An Army Officer's career is generally a series of 2 and 3 year assignments, each one preparing you for the next.  Personal abilities and preferences affect the choices a person makes, so there is no one career blueprint. There is, however, a general progression most Officers' careers follow.

Getting Promoted:

One of the most attractive aspects of being an Army Officer is the structured promotion system.  The promotion system is designed to help both the Army and the Officer.  The system design enables the best Officers to reach positions of most importance and highest responsibility.  From an individual Officer's point of view, the promotion system assures qualified person advancement after a certain time.  In other words, your career can never get endlessly mired at middle management.  Your performance is reviewed on a regular basis during rating periods.  You will be told you are being rated, and told what is expected of you during this period.  We think this process is more than fair, and that it gives every Officer a real chance to be at his or her best.
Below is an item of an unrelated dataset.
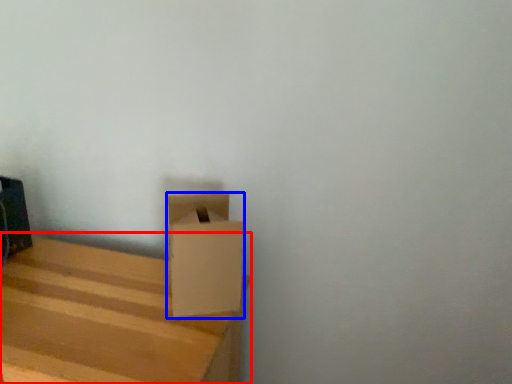 Question: Which object appears closest to the camera in this image, furniture (highlighted by a red box) or cardboard box (highlighted by a blue box)?

Choices:
 (A) furniture
 (B) cardboard box

Answer: (A)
The Army Rank Progression:

Lieutenant (2LT & 1LT): 

Once a Cadet graduates, he or she is commissioned as a Second Lieutenant (2LT). The first thing a young Officer does is develop in his or her primary branch by attending the Basic Officer Leadership Course (BOLC III).  BOLC III is branch specific, and is the phase where an Officer learns his or her Army specialty.   After BOLC III, some Officers opt for Airborne or Ranger training (or both).  But most go right to their first duty assignment.  Progressing from 2LT to First Lieutenant (1LT), the young Officer applies his or her training and develops his or her leadership abilities.  In fact, learning how to lead troops is the key objective of this phase.  Promotion to 1LT takes about 18 months.

Captain (CPT):  

A lot happens while you are a Captain.  The most important thing is to get experience as a Company Commander (or Battery Commander for Artillery Officers).  A Company Commander is normally in charge of over 100 soldiers.  Command experience, obviously, is a valuable resource throughout a career.  During this phase, you attend the Captain's Career Course (CCC).  Additional training during the Captain phase is your opportunity to become more valuable to the Army, since this is when you choose and begin to become qualified in a functional area.  Promotion to Captain takes about 4 years.

Major (MAJ): 

Promotion to Major signals a big step in your career.  You have become a key staff Officer in charge of such areas as Personnel, Intelligence, Operations, or Logistics.  You will be given new assignments which permit you to use previously developed skills, as well as expand your overall professional development.  The objective here is to develop further in your branch, and continue development in your functional area.  During this phase, you attend the Intermediate Level Education (ILE) course.  Some Officers are selected for Command and General Staff College and or given the opportunity to attend civilian schools.  Promotion to Major takes about 10 years.

Lieutenant Colonel (LTC): 

Your assignment might be as a Battalion Commander in charge of hundreds of soldiers or a General Staff Officer in a Division or Corps.  Outstanding performance will merit more and more challenging positions.  Some Officers are selected for the Army War College, where they become experts at their profession.  Promotion to Lieutenant Colonel takes about 16 years.

Colonel (COL): 

At this phase in your military career, the Army takes maximum advantage of your talents.  This means you will be assigned as a Brigade Commander in charge of thousands of soldiers or director of a large staff.  Your technical skills and accumulated executive talents will be put to the test.  This is the senior level of responsibility.  You are a top executive.  Promotion to Colonel takes about 22 years.

General Officer (Brigadier General; Major General; Lieutenant General; and General)

Officers who demonstrate extraordinary leadership and executive abilities are selected to become General Officers; the CEO's of the Army.  They do nothing less than run the Army.  From Division Commanders to Post Commanders to high level staff positions, General Officers are responsible for maintaining an efficient and effective Army. Promotion to General takes about 25 years.